*** Block opens ***

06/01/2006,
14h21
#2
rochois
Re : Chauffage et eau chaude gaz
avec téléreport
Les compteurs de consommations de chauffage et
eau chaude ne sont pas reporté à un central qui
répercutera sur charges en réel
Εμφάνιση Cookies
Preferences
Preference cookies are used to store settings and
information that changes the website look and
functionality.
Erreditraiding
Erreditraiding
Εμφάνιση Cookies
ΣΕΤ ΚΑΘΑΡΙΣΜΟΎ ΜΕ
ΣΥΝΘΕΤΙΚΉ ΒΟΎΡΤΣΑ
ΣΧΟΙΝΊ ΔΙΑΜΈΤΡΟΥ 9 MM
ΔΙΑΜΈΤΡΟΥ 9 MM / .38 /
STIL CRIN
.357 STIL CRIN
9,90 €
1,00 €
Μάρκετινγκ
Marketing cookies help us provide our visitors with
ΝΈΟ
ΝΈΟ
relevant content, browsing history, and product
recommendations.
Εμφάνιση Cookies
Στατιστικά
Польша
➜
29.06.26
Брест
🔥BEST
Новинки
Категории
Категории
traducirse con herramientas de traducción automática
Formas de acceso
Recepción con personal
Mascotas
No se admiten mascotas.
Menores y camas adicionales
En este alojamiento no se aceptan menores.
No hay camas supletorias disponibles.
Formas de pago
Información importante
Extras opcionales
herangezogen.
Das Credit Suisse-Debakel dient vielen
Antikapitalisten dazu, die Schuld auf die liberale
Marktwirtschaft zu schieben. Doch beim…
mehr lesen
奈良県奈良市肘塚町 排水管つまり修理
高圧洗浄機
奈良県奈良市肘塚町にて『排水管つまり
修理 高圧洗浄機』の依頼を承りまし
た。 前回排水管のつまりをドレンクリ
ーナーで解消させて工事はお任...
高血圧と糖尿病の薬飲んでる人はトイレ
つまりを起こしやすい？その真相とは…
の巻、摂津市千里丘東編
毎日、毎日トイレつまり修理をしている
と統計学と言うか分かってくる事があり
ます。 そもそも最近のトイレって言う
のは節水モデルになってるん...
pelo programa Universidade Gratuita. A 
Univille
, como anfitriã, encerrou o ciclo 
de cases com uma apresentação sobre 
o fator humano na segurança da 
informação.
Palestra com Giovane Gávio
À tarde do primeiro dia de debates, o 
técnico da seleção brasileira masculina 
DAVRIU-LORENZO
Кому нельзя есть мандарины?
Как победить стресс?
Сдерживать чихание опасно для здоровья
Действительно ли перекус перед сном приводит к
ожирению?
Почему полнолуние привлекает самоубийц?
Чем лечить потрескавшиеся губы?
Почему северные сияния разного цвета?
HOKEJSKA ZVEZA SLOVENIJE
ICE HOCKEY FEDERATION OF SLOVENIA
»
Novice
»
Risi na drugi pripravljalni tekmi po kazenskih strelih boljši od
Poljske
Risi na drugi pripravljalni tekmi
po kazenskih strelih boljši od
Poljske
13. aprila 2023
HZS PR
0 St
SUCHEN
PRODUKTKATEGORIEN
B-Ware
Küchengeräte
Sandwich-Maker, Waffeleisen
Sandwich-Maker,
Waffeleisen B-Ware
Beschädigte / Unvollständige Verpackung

*** Block closes ***

-- ACTION ITEM --
Please output the lines of the listing above that fall in the stretch from the one with "herangezogen." through the one with "DAVRIU-LORENZO", exactly and only those.

-- YOUR RESPONSE --
herangezogen.
Das Credit Suisse-Debakel dient vielen
Antikapitalisten dazu, die Schuld auf die liberale
Marktwirtschaft zu schieben. Doch beim…
mehr lesen
奈良県奈良市肘塚町 排水管つまり修理
高圧洗浄機
奈良県奈良市肘塚町にて『排水管つまり
修理 高圧洗浄機』の依頼を承りまし
た。 前回排水管のつまりをドレンクリ
ーナーで解消させて工事はお任...
高血圧と糖尿病の薬飲んでる人はトイレ
つまりを起こしやすい？その真相とは…
の巻、摂津市千里丘東編
毎日、毎日トイレつまり修理をしている
と統計学と言うか分かってくる事があり
ます。 そもそも最近のトイレって言う
のは節水モデルになってるん...
pelo programa Universidade Gratuita. A 
Univille
, como anfitriã, encerrou o ciclo 
de cases com uma apresentação sobre 
o fator humano na segurança da 
informação.
Palestra com Giovane Gávio
À tarde do primeiro dia de debates, o 
técnico da seleção brasileira masculina 
DAVRIU-LORENZO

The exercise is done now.